Text and drive and your insurance rate could soon rise.  A new app could soon reward or punish drivers depending on their phone use behind the wheel.

Developers Arity, a tech company under the Allstate insurance brand, just launched the new software and is courting insurance providers to take it on.

The app would be voluntary and go on users smartphones. Using the phones internal mechanisms the app tracks everything from use to movement of the phone once it is traveling at the speed of a moving vehicle.

In other words: you text and drive and the app logs it, you talk on the phone and drive and the app logs it, if you even pick up the phone while driving the app will know it.
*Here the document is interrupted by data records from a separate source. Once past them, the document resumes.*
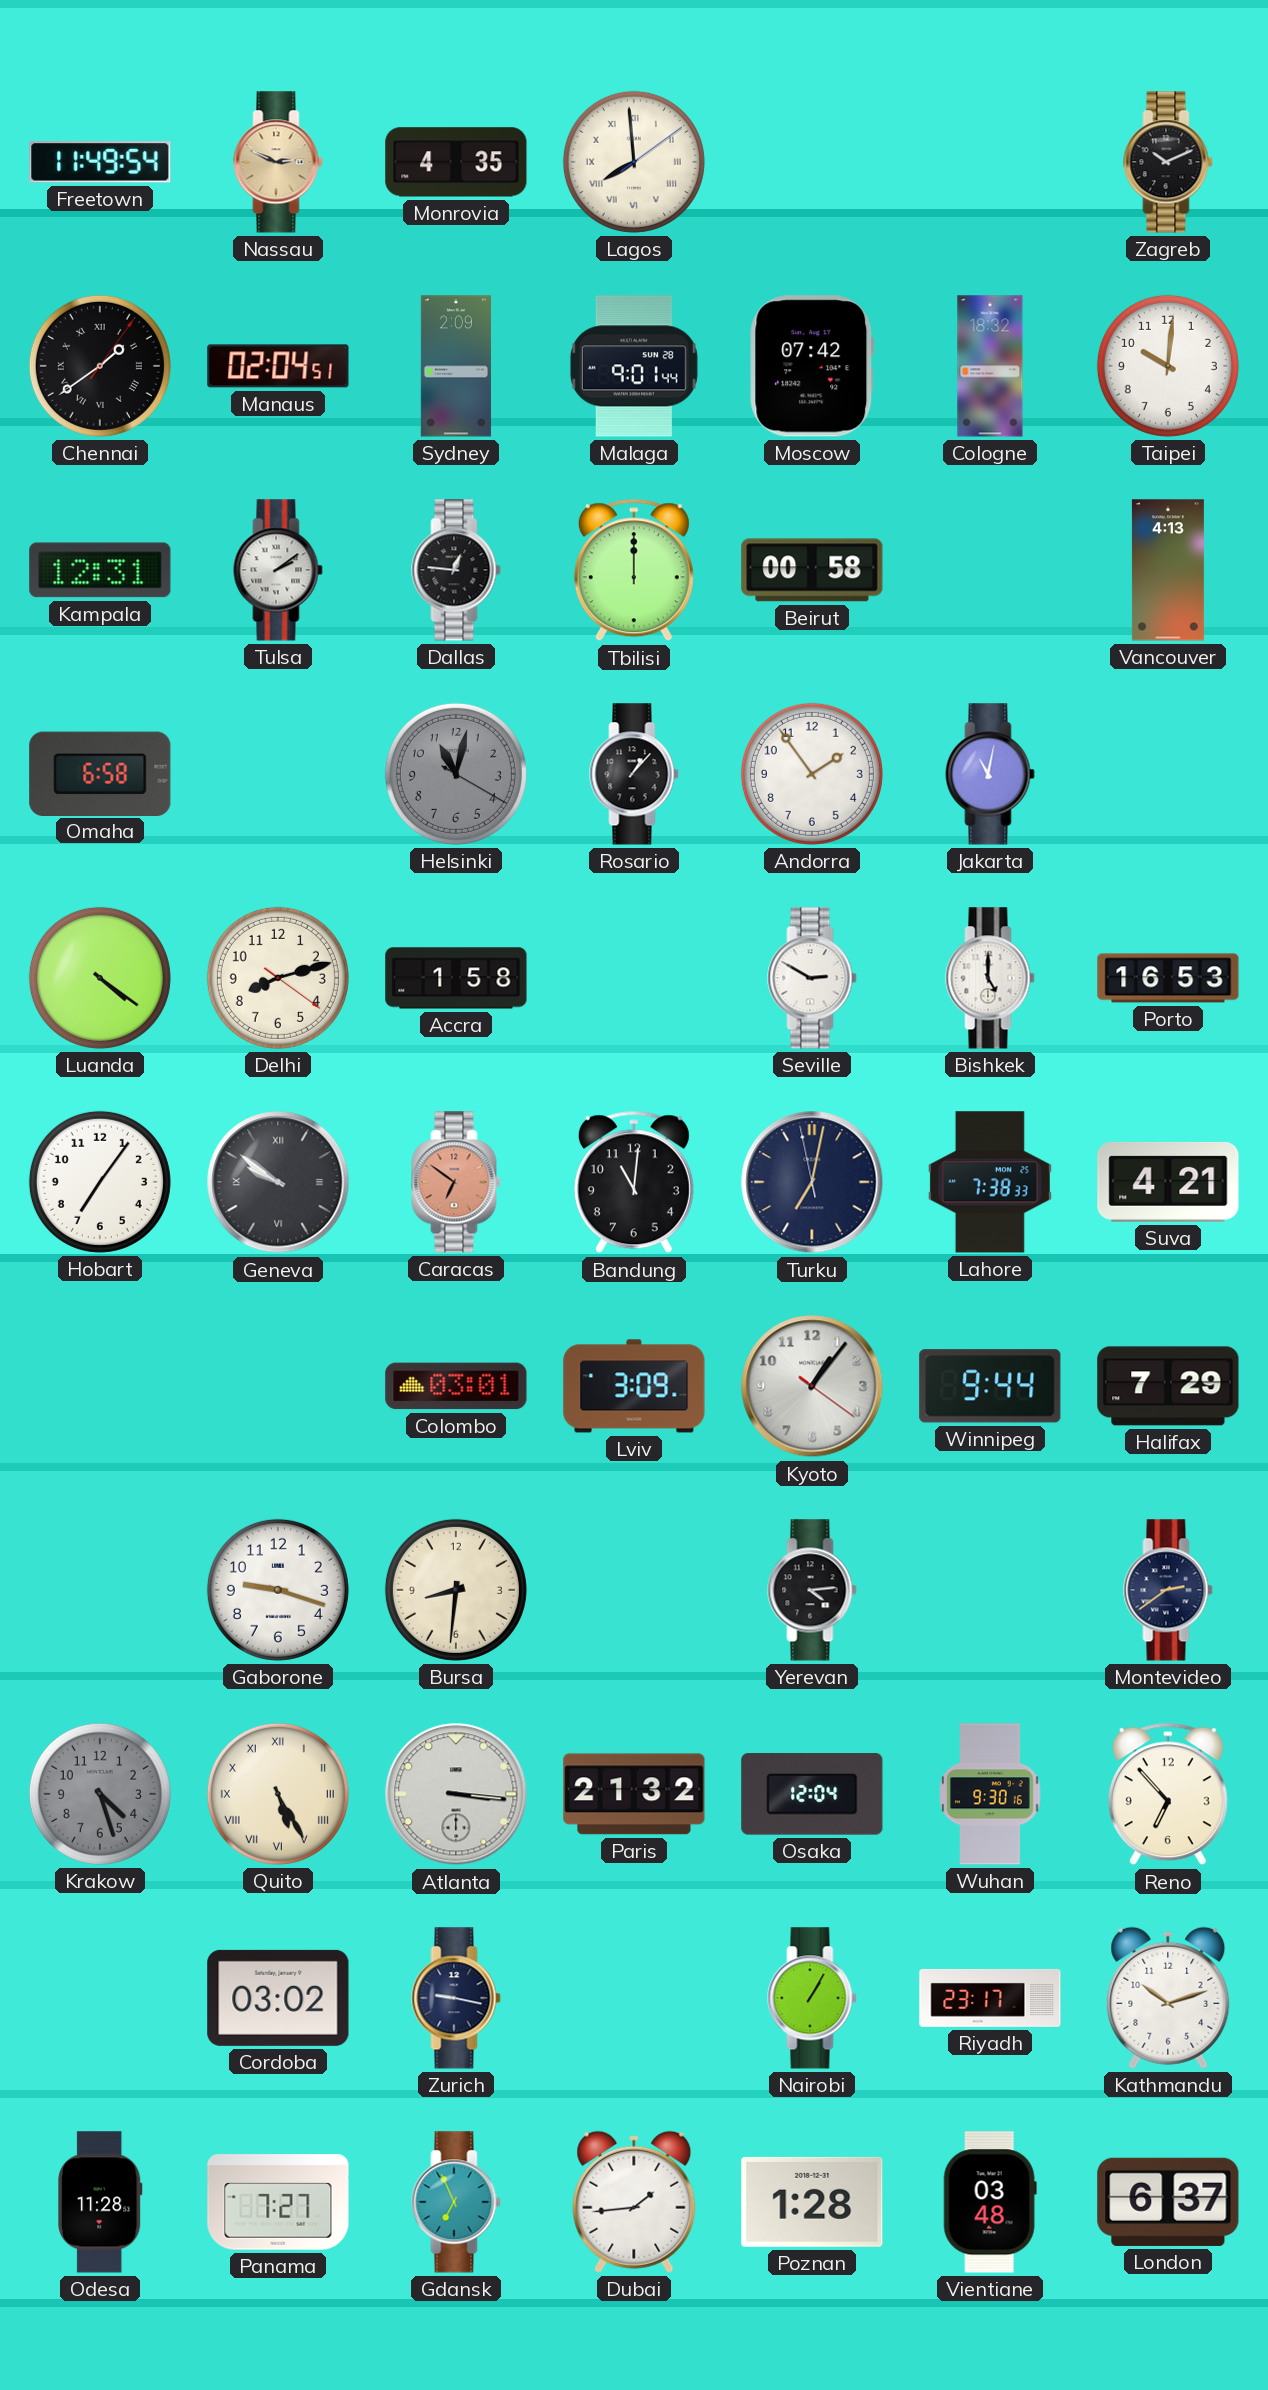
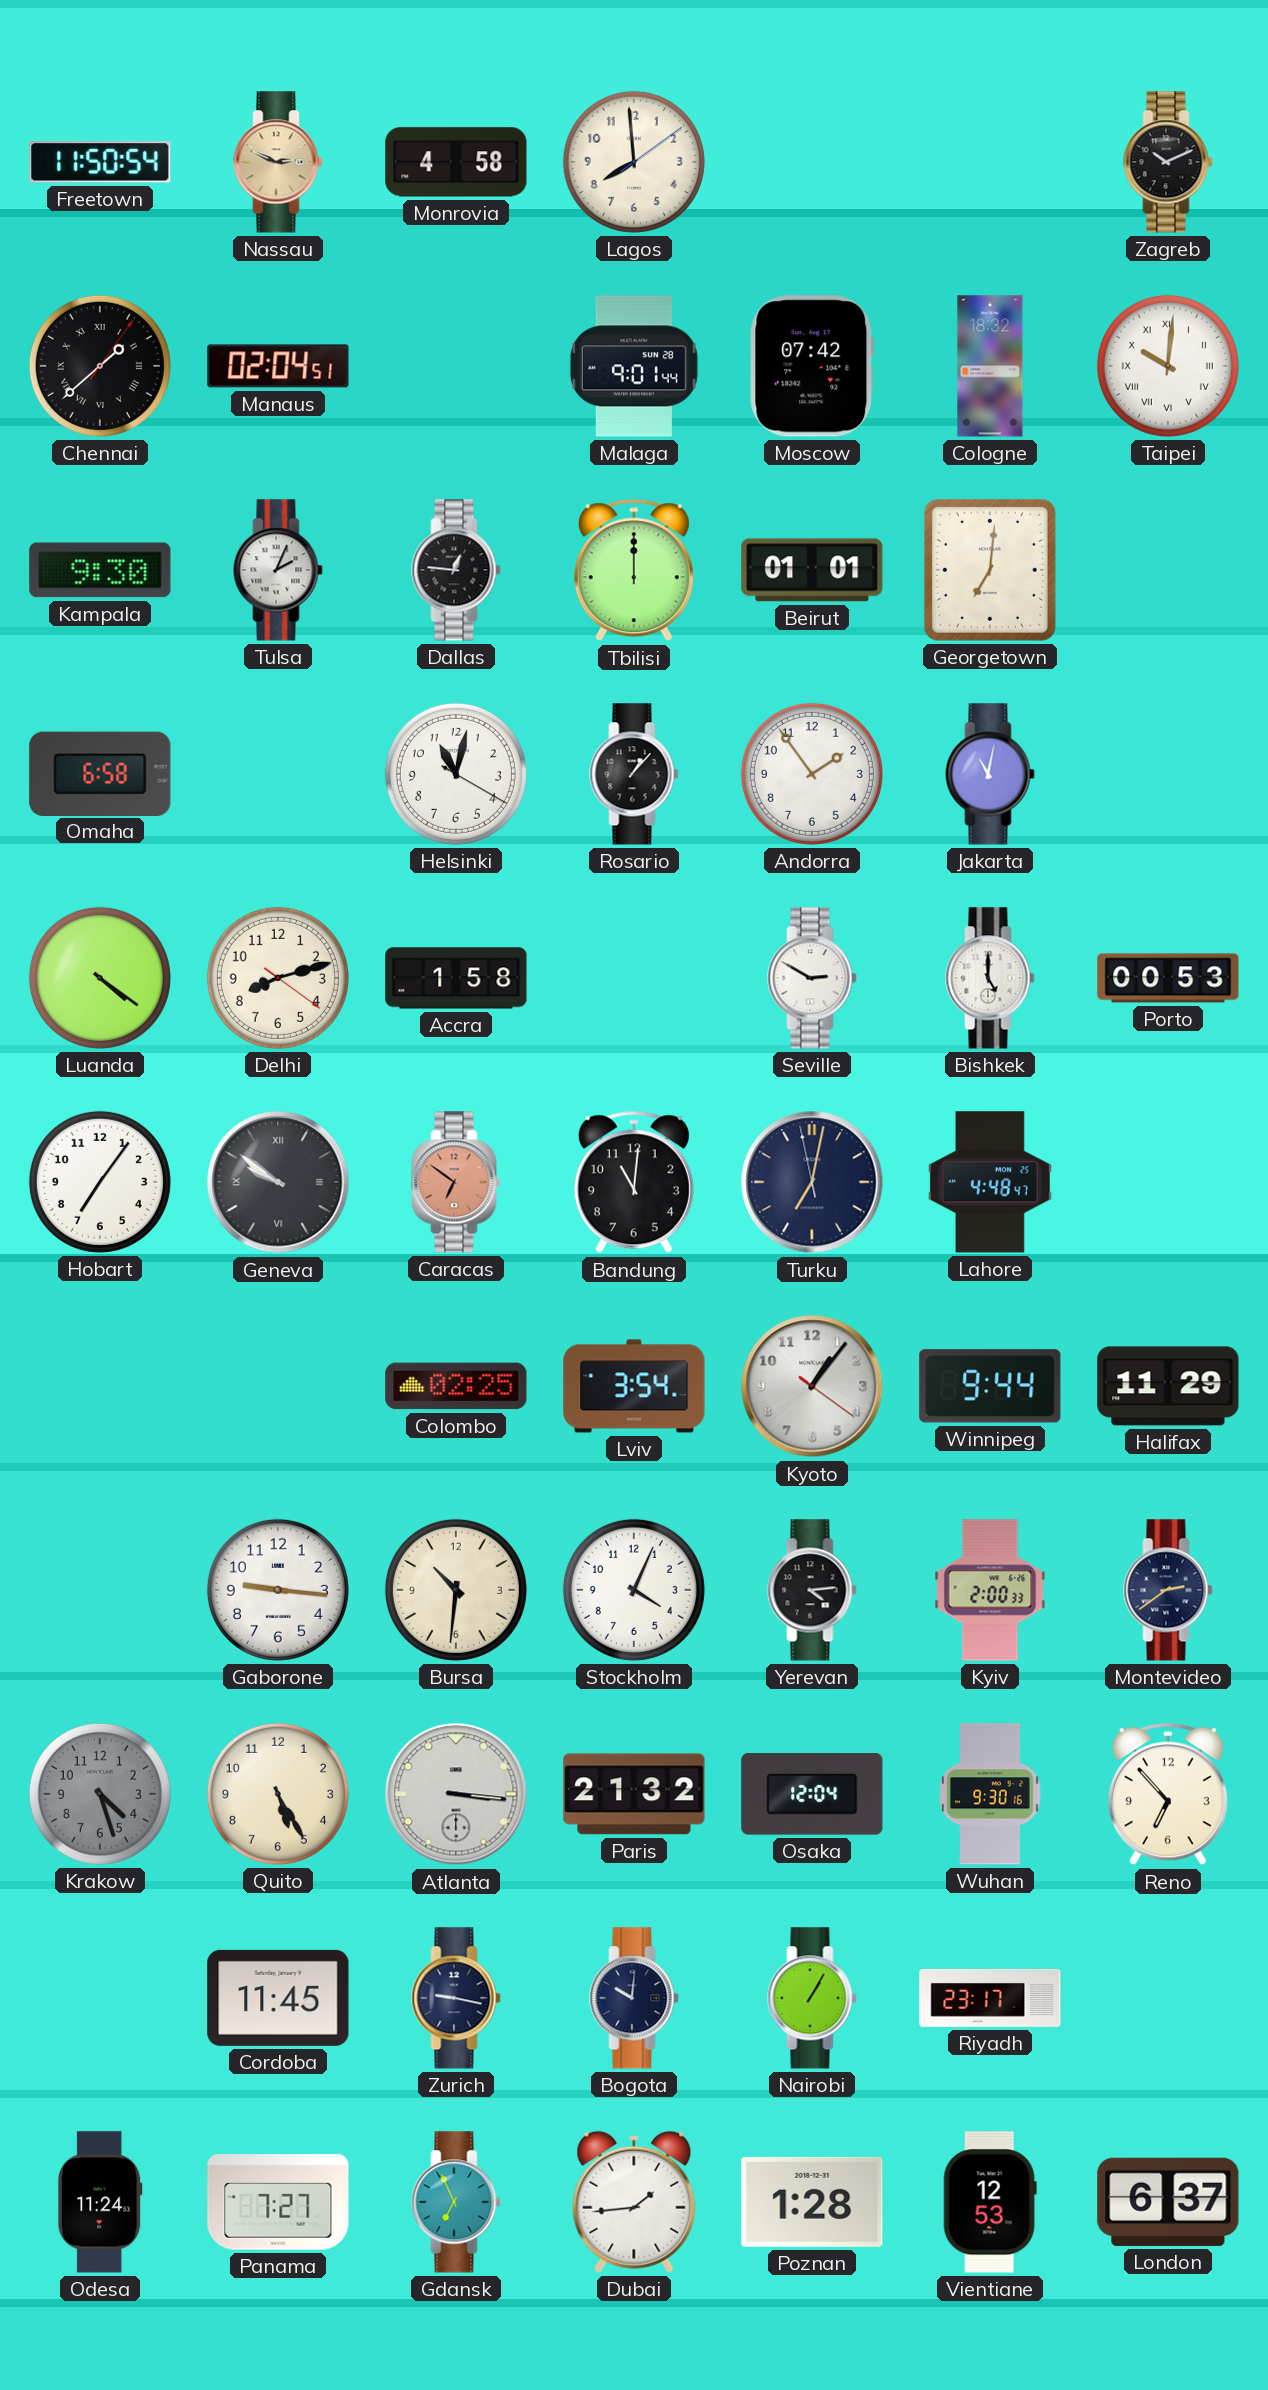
Freetown: 11:49 -> 11:50
Monrovia: 4:35 -> 4:58
Lagos numerals: Roman -> Arabic
Chennai: 1:39 -> 1:38
Sydney: 2:09 -> none
Taipei numerals: Arabic -> Roman
Kampala: 12:31 -> 9:30
Tulsa: 2:09 -> 2:04
Beirut: 00:58 -> 01:01
Georgetown: none -> 7:01
Vancouver: 4:13 -> none
Helsinki dial: grey -> white
Porto: 16:53 -> 00:53
Lahore: 7:38 -> 4:48
Suva: 4:21 -> none
Colombo: 03:01 -> 02:25
Lviv: 3:09 -> 3:54
Halifax: 7:29 -> 11:29
Gaborone: 9:18 -> 9:16
Bursa: 8:31 -> 10:31
Stockholm: none -> 4:04
Kyiv: none -> 2:00
Quito numerals: Roman -> Arabic
Cordoba: 03:02 -> 11:45
Bogota: none -> 10:01
Kathmandu: 10:12 -> none
Odesa: 11:28 -> 11:24
Vientiane: 03:48 -> 12:53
Arity VP of Data Science Grady Irey said the aim is to better assess the risk of users by understanding how they use their phone on the roads.

There’s no shortage of efforts right now to curb those habits.

At the University of Central Florida’s Institute for Simulation and Training researchers have continually examined the topic of distracted driving with phones.

Researcher Lauren Reinerman-Jones said through their simulators and technology they continue to find the same thing as many other safety experts: phones and driving are only becoming more of a problem.

"If you text on it, talk on it, use your music on your phone: it's more distracting than even a regular MP3 player or talking to somebody else in the vehicle,” she said.

The Florida State Legislature is also currently considering a bill that would make texting while driving a primary offense.

The app aims to give drivers a different incentive: the chance to save money.

If the app does get picked up by insurance providers, users will have to overcome one other detail: the loss of that phone privacy. 

Irey reminds though that use of the program would be completely voluntary.

"I think the fact these programs are optional, voluntary programs is part of what makes them work,” he said. "There's a lot of people that would raise their hands and say, 'let me prove that I'm not the one using my phone while driving.”

As for GPS use, users are advised to set any routes before the car starts moving and use a cradle or phone holder to prevent signs of active use. Users can also simply put their phone into airplane mode while driving to eliminate the destruction all together.